WHAT NEEDS TO BE DONE: Repeat, exactly as written, all of the entries, but not their pictures.

▬▬▬▬▬▬

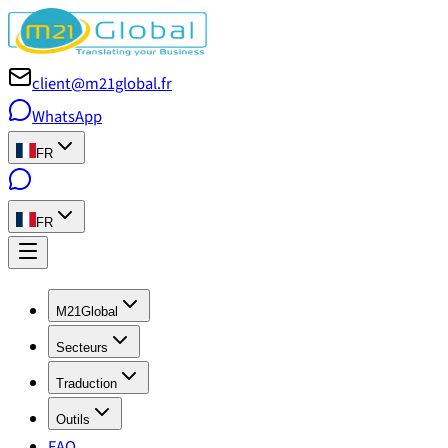
client@m21global.fr
WhatsApp
FR
FR
M21Global
Secteurs
Traduction
Outils
FAQ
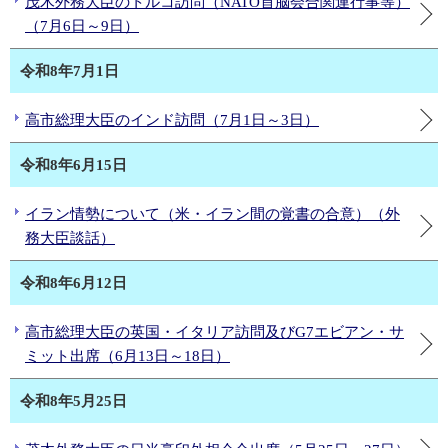
茂木外務大臣のトルコ訪問（NATO首脳会合関連行事等）
（7月6日～9日）
令和8年7月1日
高市総理大臣のインド訪問（7月1日～3日）
令和8年6月15日
イラン情勢について（米・イラン間の覚書の合意）（外
務大臣談話）
令和8年6月12日
高市総理大臣の英国・イタリア訪問及びG7エビアン・サ
ミット出席（6月13日～18日）
令和8年5月25日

▬▬▬▬▬▬

SOLUTION FOR THIS EXERCISE:
client@m21global.fr
WhatsApp
FR
FR
M21Global
Secteurs
Traduction
Outils
FAQ
茂木外務大臣のトルコ訪問（NATO首脳会合関連行事等）
（7月6日～9日）
令和8年7月1日
高市総理大臣のインド訪問（7月1日～3日）
令和8年6月15日
イラン情勢について（米・イラン間の覚書の合意）（外
務大臣談話）
令和8年6月12日
高市総理大臣の英国・イタリア訪問及びG7エビアン・サ
ミット出席（6月13日～18日）
令和8年5月25日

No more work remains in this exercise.